Rosário chamou atenção ainda para o processo de reconstrução das cidades, o qual deve estar embasado numa lógica sustentável. “Onde nós não tenhamos apenas alguns decidindo qual é o futuro, porque o futuro pertence a quem está nessa praça, a quem conscientiza, a quem está nas cozinhas solidárias, a quem espalha a consciência, a quem busca a transformação. Ou o futuro será melhor, diferente, sustentável e ambientalmente referenciado, ou não haverá futuro para as cidades, para o Brasil e para o mundo”, defendeu.
Para o vereador Roberto Robaina (Psol), é preciso estar atento às escolhas diante dos processos eleitorais municipais que se aproximam. “[Precisamos] estabelecer um modelo local de desenvolvimento que faça uma aliança entre a cidade e o campo e que garanta que nós possamos contar com a solidariedade da pequena produção agrícola para garantir o abastecimento e a alimentação dos nossos trabalhadores, das nossas trabalhadoras e da nossa juventude”, aponta.

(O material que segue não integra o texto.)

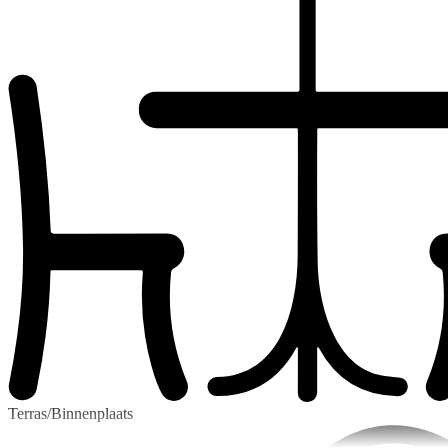
Terras/Binnenplaats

Ele chamou atenção para o aumento do empobrecimento como um efeito da catástrofe no estado. “Milhões de pessoas foram jogadas para um patamar inferior de condições materiais de existência. E, portanto, a luta contra a fome tem um valor fundamental e um governo comprometido com os trabalhadores têm que encarar esse desafio em aliança com o Movimento Sem Terra, com os pequenos agricultores e com toda a sociedade democrática que percebe que nós não podemos seguir no caminho da barbárie”, defende.
Também participaram do ato a deputada federal Reginete Bispo (PT), a deputada estadual Luciana Genro (Psol) e a vereadora Biga Pereira (PCdoB) e o vereador Jonas Reis (PT).
Diversas entidades se manifestaram também denunciando a negligência política e a necessidade de mudanças. Ao final, foi lida uma Carta elaborada pelos movimentos sociais que organizaram o ato.
O Brasil de Fato RS solicitou um posicionamento do governo do estado e da prefeitura de Porto Alegre, e aguarda retorno. O espaço segue disponível para atualização.